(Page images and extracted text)
--------------------------------
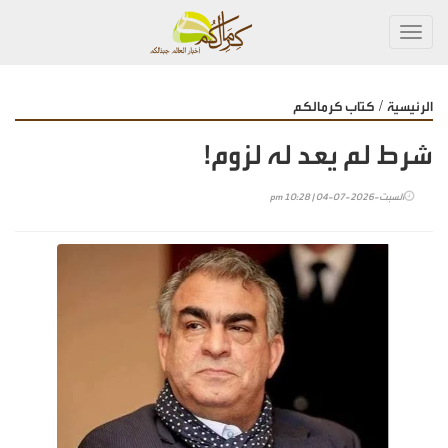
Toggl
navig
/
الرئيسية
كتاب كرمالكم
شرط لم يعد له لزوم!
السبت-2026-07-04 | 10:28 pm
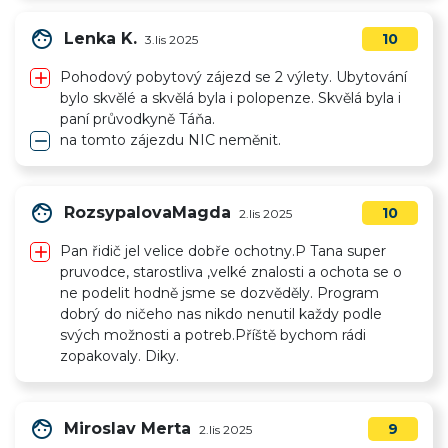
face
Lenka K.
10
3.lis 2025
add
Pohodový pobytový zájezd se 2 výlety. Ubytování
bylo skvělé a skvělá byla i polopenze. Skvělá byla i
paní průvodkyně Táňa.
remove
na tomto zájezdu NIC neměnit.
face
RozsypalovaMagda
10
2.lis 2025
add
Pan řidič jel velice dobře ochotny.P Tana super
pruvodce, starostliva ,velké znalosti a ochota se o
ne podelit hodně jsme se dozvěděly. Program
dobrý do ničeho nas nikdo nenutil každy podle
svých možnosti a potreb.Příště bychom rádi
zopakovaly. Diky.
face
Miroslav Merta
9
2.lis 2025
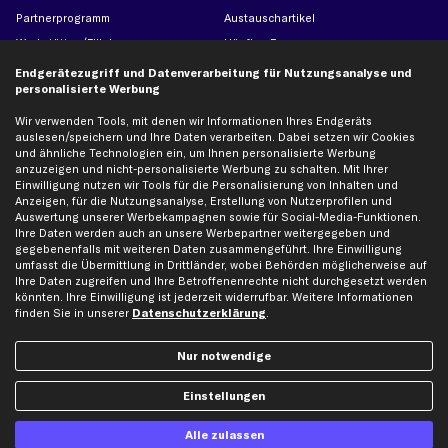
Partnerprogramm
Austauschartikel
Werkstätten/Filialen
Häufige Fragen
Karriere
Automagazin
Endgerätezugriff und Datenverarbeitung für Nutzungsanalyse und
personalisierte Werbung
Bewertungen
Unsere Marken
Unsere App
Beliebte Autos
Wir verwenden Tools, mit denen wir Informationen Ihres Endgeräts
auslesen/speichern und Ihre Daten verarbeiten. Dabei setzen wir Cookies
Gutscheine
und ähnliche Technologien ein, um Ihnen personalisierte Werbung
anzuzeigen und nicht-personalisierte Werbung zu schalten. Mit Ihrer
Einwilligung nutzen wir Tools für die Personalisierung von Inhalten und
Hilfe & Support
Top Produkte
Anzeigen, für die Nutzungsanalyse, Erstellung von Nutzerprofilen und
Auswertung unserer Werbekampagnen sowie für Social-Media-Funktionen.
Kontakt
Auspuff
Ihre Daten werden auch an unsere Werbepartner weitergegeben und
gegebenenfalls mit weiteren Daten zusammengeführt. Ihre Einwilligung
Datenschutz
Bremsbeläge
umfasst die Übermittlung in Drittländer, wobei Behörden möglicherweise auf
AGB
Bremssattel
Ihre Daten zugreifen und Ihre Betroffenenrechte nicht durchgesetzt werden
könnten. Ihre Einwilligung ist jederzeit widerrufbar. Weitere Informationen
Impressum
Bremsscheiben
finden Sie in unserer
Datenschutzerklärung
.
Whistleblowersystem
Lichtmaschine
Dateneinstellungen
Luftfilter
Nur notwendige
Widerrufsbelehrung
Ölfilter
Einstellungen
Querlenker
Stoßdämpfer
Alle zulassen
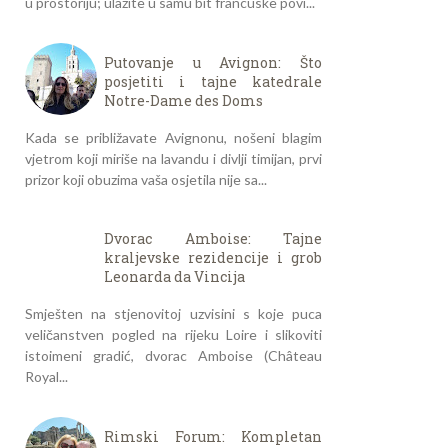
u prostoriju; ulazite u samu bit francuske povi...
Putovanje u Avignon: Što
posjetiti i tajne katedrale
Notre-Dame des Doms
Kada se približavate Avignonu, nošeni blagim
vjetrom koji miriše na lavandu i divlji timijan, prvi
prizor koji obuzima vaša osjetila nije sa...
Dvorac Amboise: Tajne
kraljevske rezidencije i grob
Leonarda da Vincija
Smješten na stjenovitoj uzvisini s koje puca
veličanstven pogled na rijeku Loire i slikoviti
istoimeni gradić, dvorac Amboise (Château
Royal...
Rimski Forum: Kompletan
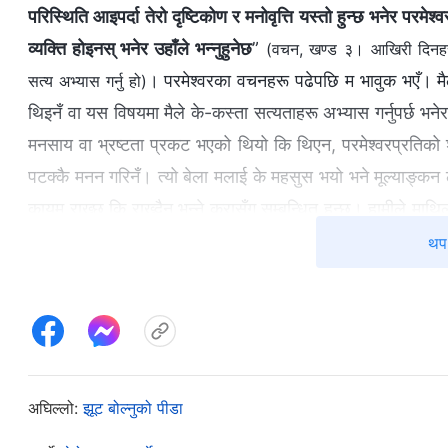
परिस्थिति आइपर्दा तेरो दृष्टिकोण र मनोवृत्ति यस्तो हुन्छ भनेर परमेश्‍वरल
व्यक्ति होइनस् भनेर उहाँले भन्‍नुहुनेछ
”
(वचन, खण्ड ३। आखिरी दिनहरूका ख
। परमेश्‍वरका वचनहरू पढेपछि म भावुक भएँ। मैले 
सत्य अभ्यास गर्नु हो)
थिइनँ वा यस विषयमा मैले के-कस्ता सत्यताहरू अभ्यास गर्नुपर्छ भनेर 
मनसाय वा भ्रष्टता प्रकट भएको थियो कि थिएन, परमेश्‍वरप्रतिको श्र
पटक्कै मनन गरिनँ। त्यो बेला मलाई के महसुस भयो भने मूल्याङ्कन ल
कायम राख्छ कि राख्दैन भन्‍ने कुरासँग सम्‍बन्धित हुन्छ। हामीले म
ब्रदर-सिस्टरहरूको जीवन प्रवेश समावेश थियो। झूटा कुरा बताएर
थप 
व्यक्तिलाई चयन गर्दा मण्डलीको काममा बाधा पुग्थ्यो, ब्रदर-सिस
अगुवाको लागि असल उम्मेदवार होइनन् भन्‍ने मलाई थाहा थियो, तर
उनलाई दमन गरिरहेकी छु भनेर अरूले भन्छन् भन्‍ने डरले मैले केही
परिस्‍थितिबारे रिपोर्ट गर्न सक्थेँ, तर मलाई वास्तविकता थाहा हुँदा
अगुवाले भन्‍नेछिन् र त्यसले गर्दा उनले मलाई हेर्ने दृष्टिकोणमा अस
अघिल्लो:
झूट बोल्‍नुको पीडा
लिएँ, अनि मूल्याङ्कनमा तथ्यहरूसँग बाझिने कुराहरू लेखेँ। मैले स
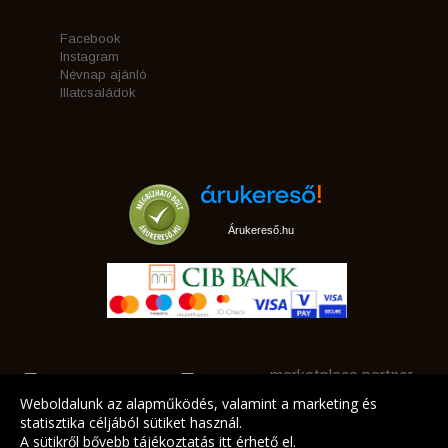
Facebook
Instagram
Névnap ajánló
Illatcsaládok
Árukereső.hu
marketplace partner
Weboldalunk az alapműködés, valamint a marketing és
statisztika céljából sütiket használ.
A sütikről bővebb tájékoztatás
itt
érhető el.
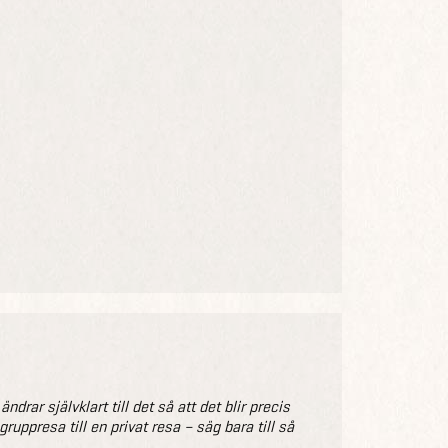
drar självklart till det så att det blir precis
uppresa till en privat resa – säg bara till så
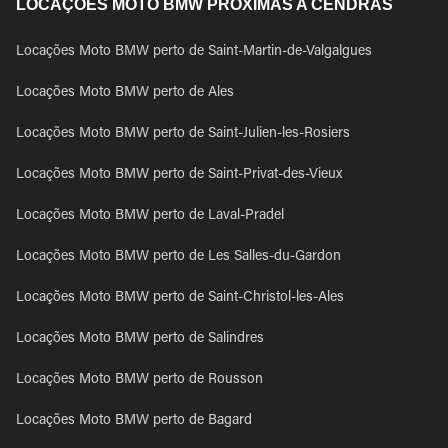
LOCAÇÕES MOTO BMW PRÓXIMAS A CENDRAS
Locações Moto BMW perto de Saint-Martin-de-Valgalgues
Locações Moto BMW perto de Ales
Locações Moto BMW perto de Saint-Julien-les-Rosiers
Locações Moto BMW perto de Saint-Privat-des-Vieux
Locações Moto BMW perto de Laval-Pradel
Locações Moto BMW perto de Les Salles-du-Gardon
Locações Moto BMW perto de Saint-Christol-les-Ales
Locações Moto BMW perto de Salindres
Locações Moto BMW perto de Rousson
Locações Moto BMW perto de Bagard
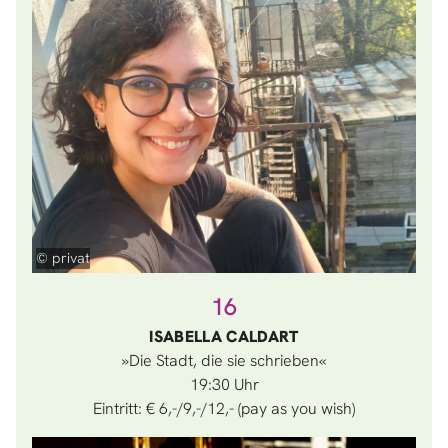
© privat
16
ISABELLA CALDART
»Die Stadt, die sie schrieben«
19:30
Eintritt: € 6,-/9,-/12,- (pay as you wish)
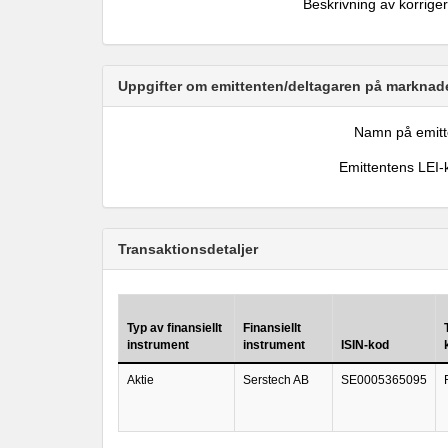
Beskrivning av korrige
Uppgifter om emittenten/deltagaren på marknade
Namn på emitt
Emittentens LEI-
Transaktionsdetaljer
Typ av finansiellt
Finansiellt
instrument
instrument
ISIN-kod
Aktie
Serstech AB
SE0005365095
--------------------------------
Exercise requirements: Check each line of the entries for "Werbung" and copy those that have it.

Exercise solution:
personalisierte Werbung
und ähnliche Technologien ein, um Ihnen personalisierte Werbung
anzuzeigen und nicht-personalisierte Werbung zu schalten. Mit Ihrer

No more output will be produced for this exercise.